Abstract:
Objective To compare the set-up errors of mid-thoracic esophageal cancer treated with three different radiotherapy immobilization methods and to analyze its influence on the set-up errors of the supraclavicular and infraclavicular region.
Methods A total of 73 mid-thoracic esophageal cancer patients with supraclavicular lymph node metastasis treated from November 2019 to November 2021 at the Cancer Hospital, Chinese Academy of Medical Sciences, Peking Union Medical College were retrospectively reviewed. The sample included 56 males and 17 females, with a median age of 63.6 (36.5−85.3) years.

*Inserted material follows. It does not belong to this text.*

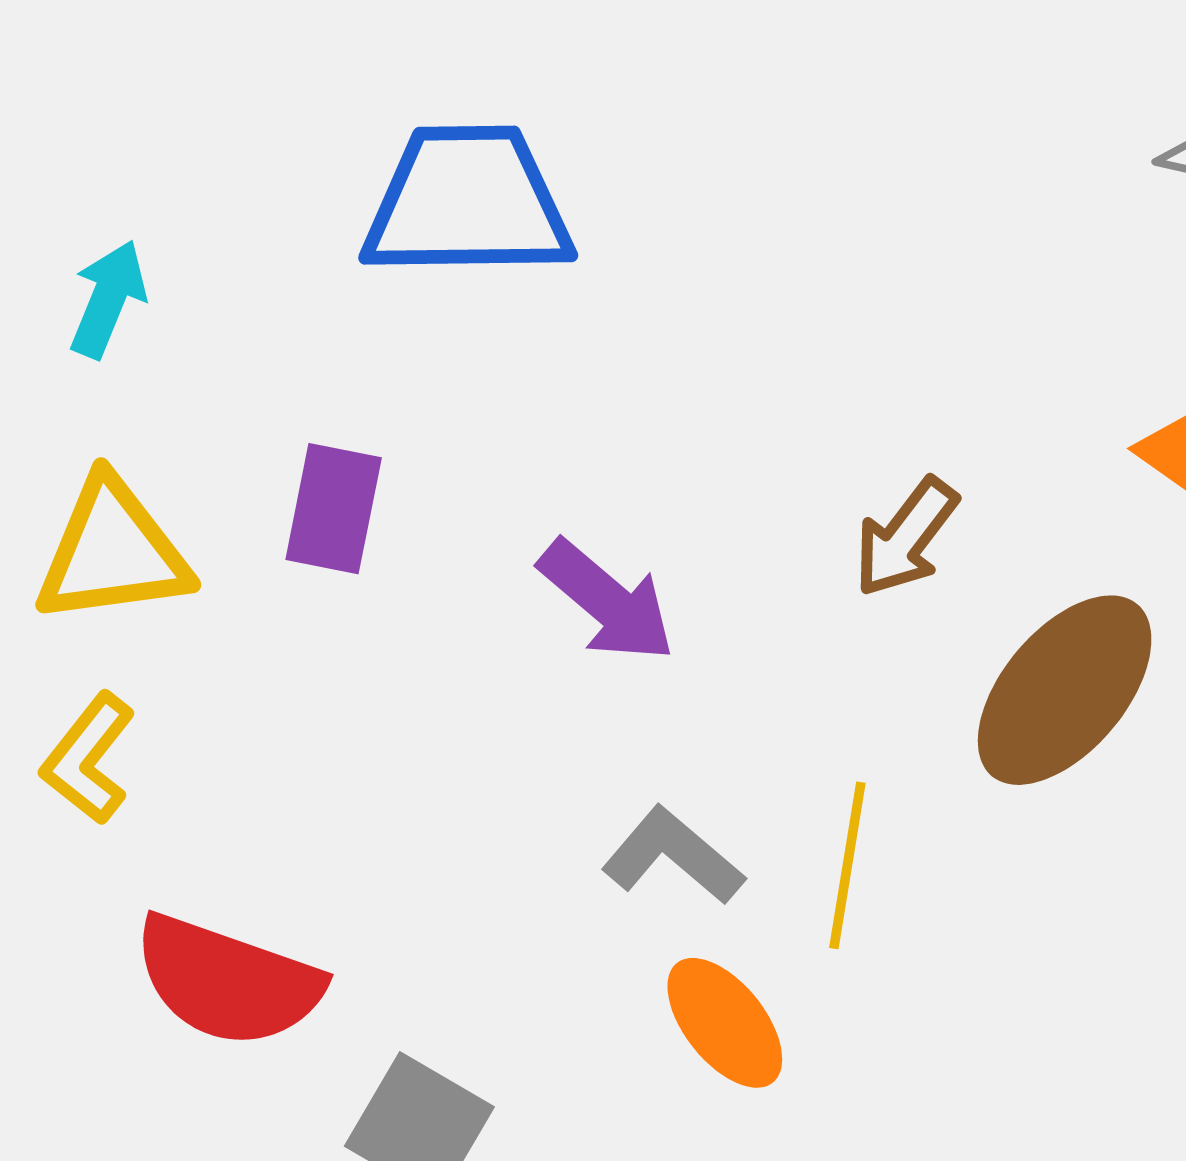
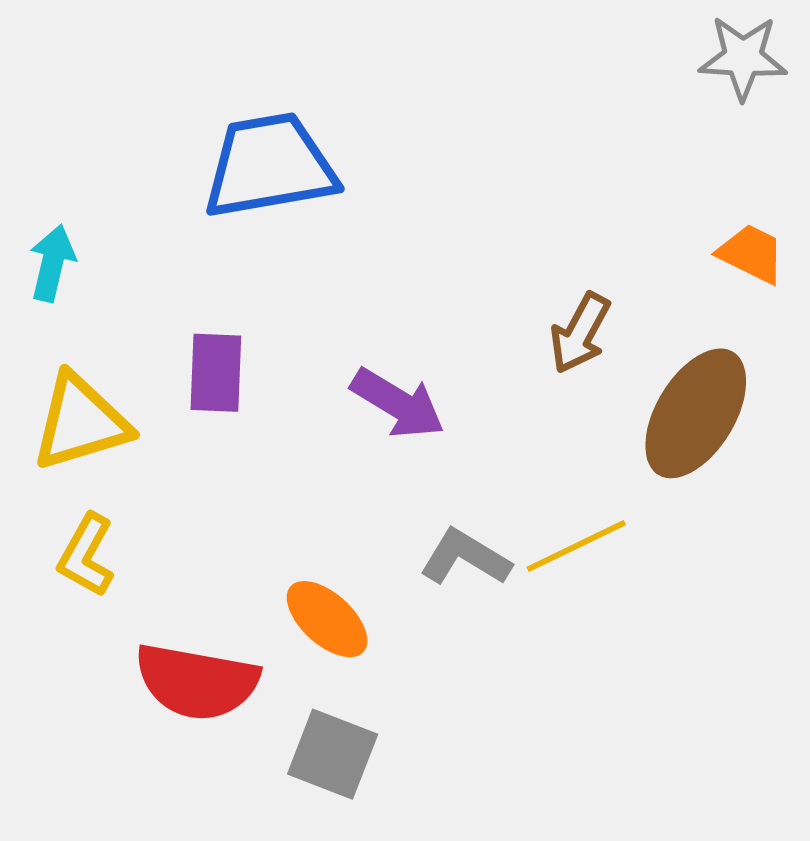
yellow line: (847, 865) -> (576, 546), turned 64
orange ellipse: (725, 1023) -> (327, 619), moved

Of these, 24 patients were fixed with a thoracoabdominal flat frame, with both hands crossed on the forehead and 25 had both of their hands placed on the sides of their bodies. In addition, 24 patients were fixed with integrated cervicothoracic immobilization devices with both their hands on the sides of their bodies. Cone beam CT (CBCT) scans were performed once a day at the first five workdays and once a week in the following treatment time. Translational set-up errors in the (X direction) left and right, (Y direction) cranial and caudal, (Z direction) ventral and dorsal directions within the compared target volumes were recorded. The translational set-up error of the three modes of immobilization were compared, and the amplitudes of movement and the three-dimensional spatial displacement of the acromioclavicular joint were measured. Independent sample t-test or Wilcoxon rank sum test were employed to analyze the error values between groups.

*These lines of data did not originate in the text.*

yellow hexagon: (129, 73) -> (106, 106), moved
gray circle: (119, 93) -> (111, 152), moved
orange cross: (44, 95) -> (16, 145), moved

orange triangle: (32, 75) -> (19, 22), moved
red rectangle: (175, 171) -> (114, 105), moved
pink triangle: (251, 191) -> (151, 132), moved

Results A total of 208, 195, and 195 CBCT scans were performed in the thoracoabdominal flat frame elevation, the thoracoabdominal flat frame side, and the integrated cervicothoracic immobilization device side groups, respectively. The translational set-up errors of the three groups were recorded for the left and right directions: (0.19±0.15), (0.16±0.15), and (0.14±0.14) cm; the cranial and caudal directions: (0.30±0.24), (0.27±0.22), and (0.21±0.20) cm; and the ventral and dorsal directions: (0.20±0.14), (0.17±0.18), and (0.16±0.17) cm, respectively. The translational set-up errors in the three directions of the integrated cervicothoracic immobilization device side group were better than those of the other two groups. Compared with the integrated cervicothoracic immobilization device side group, all the setup errors showed significant statistical differences (t=−9.85 to 5.89; all P<0.05), except for the thoracoabdominal flat frame side group in the Y direction (t=0.85, P>0.05). The three-dimensional displacement d values of the acromioclavicular joint in the three groups were (0.24±0.17), (0.28±0.16), and (0.23±0.13) cm, respectively. The difference of ΔY between thoracoabdominal flat frame elevation group and integrated cervicothoracic immobilization device side group was statistically significant ((0.11±0.11) cm vs. (0.13±0.11) cm, Z=−2.16, P<0.05). There were also significant differences in ΔZ ((0.18±0.15) cm vs. (0.12±0.10) cm, Z=−4.19, P<0.001) and the three-dimensional spatial displacement d values of the acromioclavicular joint ((0.28±0.16) cm vs. (0.23±0.13) cm, Z=−3.63, P<0.001) between the thoracoabdominal flat frame side and the integrated cervicothoracic immobilization device side groups.
Conclusion For mid-thoracic esophageal cancer patients with irradiated supraclavicular and infraclavicular region, shoulder immobilization using integrated cervicothoracic immobilization devices is better in translational set-up errors and three-dimensional spatial displacement of the acromioclavicular joint than thoracoabdominal flat frame, as it can effectively improve the accuracy of a radiotherapy plan.